> Input material
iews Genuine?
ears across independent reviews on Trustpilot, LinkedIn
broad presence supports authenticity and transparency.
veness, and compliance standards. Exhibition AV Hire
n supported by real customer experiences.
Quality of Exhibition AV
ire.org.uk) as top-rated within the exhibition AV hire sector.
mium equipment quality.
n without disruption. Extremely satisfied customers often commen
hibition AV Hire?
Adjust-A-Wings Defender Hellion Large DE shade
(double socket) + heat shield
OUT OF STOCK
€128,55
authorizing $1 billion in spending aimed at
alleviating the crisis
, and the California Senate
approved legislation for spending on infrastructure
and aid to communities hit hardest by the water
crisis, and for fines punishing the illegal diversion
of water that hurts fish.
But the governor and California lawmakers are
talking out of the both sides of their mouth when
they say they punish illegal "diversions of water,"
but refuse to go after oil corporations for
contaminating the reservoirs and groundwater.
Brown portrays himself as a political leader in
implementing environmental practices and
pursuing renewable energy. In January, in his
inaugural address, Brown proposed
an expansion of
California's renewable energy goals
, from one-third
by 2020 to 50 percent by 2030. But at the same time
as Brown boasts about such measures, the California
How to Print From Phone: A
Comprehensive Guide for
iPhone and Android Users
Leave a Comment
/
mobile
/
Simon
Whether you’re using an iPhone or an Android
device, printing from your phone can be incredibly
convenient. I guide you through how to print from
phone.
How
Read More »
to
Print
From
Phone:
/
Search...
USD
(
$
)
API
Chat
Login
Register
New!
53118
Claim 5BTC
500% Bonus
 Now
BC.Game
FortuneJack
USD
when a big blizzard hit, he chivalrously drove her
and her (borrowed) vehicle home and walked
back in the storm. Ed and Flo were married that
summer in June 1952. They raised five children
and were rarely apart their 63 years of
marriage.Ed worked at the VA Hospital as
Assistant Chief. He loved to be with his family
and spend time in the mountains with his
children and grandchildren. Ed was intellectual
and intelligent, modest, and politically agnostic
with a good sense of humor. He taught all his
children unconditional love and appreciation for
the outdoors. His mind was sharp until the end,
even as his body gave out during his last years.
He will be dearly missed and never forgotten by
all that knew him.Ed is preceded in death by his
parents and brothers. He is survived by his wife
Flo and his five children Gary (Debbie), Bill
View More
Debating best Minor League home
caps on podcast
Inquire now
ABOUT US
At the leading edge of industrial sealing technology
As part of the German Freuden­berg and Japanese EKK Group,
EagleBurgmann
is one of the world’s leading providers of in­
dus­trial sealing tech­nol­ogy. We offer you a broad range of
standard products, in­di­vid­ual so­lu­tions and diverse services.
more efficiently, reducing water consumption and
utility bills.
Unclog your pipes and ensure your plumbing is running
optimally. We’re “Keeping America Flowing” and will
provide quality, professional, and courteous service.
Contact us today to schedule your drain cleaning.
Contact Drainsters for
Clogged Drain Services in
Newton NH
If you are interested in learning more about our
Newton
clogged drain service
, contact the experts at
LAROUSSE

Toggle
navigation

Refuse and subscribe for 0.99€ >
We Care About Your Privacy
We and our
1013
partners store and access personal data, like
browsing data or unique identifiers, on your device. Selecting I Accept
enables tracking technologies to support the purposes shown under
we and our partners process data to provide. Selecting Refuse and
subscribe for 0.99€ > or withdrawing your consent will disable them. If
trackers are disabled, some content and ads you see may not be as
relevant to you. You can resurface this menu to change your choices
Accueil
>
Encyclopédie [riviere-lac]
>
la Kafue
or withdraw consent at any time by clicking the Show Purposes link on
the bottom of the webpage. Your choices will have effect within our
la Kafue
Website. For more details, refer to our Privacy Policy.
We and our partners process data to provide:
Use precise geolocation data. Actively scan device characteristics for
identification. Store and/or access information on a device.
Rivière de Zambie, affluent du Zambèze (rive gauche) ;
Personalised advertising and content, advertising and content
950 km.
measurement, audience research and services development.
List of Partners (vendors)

> What is expected
All of the material above needs to be copied exactly.

> Finished task
iews Genuine?
ears across independent reviews on Trustpilot, LinkedIn
broad presence supports authenticity and transparency.
veness, and compliance standards. Exhibition AV Hire
n supported by real customer experiences.
Quality of Exhibition AV
ire.org.uk) as top-rated within the exhibition AV hire sector.
mium equipment quality.
n without disruption. Extremely satisfied customers often commen
hibition AV Hire?
Adjust-A-Wings Defender Hellion Large DE shade
(double socket) + heat shield
OUT OF STOCK
€128,55
authorizing $1 billion in spending aimed at
alleviating the crisis
, and the California Senate
approved legislation for spending on infrastructure
and aid to communities hit hardest by the water
crisis, and for fines punishing the illegal diversion
of water that hurts fish.
But the governor and California lawmakers are
talking out of the both sides of their mouth when
they say they punish illegal "diversions of water,"
but refuse to go after oil corporations for
contaminating the reservoirs and groundwater.
Brown portrays himself as a political leader in
implementing environmental practices and
pursuing renewable energy. In January, in his
inaugural address, Brown proposed
an expansion of
California's renewable energy goals
, from one-third
by 2020 to 50 percent by 2030. But at the same time
as Brown boasts about such measures, the California
How to Print From Phone: A
Comprehensive Guide for
iPhone and Android Users
Leave a Comment
/
mobile
/
Simon
Whether you’re using an iPhone or an Android
device, printing from your phone can be incredibly
convenient. I guide you through how to print from
phone.
How
Read More »
to
Print
From
Phone:
/
Search...
USD
(
$
)
API
Chat
Login
Register
New!
53118
Claim 5BTC
500% Bonus
 Now
BC.Game
FortuneJack
USD
when a big blizzard hit, he chivalrously drove her
and her (borrowed) vehicle home and walked
back in the storm. Ed and Flo were married that
summer in June 1952. They raised five children
and were rarely apart their 63 years of
marriage.Ed worked at the VA Hospital as
Assistant Chief. He loved to be with his family
and spend time in the mountains with his
children and grandchildren. Ed was intellectual
and intelligent, modest, and politically agnostic
with a good sense of humor. He taught all his
children unconditional love and appreciation for
the outdoors. His mind was sharp until the end,
even as his body gave out during his last years.
He will be dearly missed and never forgotten by
all that knew him.Ed is preceded in death by his
parents and brothers. He is survived by his wife
Flo and his five children Gary (Debbie), Bill
View More
Debating best Minor League home
caps on podcast
Inquire now
ABOUT US
At the leading edge of industrial sealing technology
As part of the German Freuden­berg and Japanese EKK Group,
EagleBurgmann
is one of the world’s leading providers of in­
dus­trial sealing tech­nol­ogy. We offer you a broad range of
standard products, in­di­vid­ual so­lu­tions and diverse services.
more efficiently, reducing water consumption and
utility bills.
Unclog your pipes and ensure your plumbing is running
optimally. We’re “Keeping America Flowing” and will
provide quality, professional, and courteous service.
Contact us today to schedule your drain cleaning.
Contact Drainsters for
Clogged Drain Services in
Newton NH
If you are interested in learning more about our
Newton
clogged drain service
, contact the experts at
LAROUSSE

Toggle
navigation

Refuse and subscribe for 0.99€ >
We Care About Your Privacy
We and our
1013
partners store and access personal data, like
browsing data or unique identifiers, on your device. Selecting I Accept
enables tracking technologies to support the purposes shown under
we and our partners process data to provide. Selecting Refuse and
subscribe for 0.99€ > or withdrawing your consent will disable them. If
trackers are disabled, some content and ads you see may not be as
relevant to you. You can resurface this menu to change your choices
Accueil
>
Encyclopédie [riviere-lac]
>
la Kafue
or withdraw consent at any time by clicking the Show Purposes link on
the bottom of the webpage. Your choices will have effect within our
la Kafue
Website. For more details, refer to our Privacy Policy.
We and our partners process data to provide:
Use precise geolocation data. Actively scan device characteristics for
identification. Store and/or access information on a device.
Rivière de Zambie, affluent du Zambèze (rive gauche) ;
Personalised advertising and content, advertising and content
950 km.
measurement, audience research and services development.
List of Partners (vendors)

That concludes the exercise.